▶ **DATA EXTRACTS**:
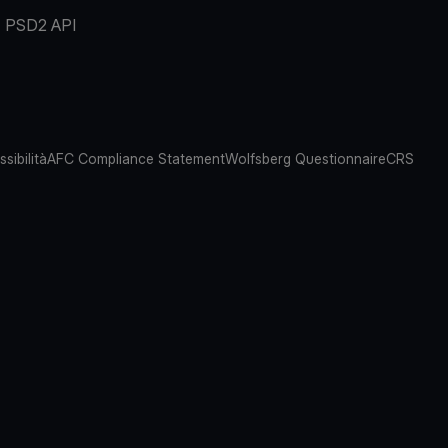
PSD2 API
sibilità
AFC Compliance Statement
Wolfsberg Questionnaire
CRS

▶ **TASK TO CARRY OUT**: Take the whole listing above and copy it exactly. Pictures do not go into the copy.

▶ **YOUR SOLUTION**:
PSD2 API
sibilità
AFC Compliance Statement
Wolfsberg Questionnaire
CRS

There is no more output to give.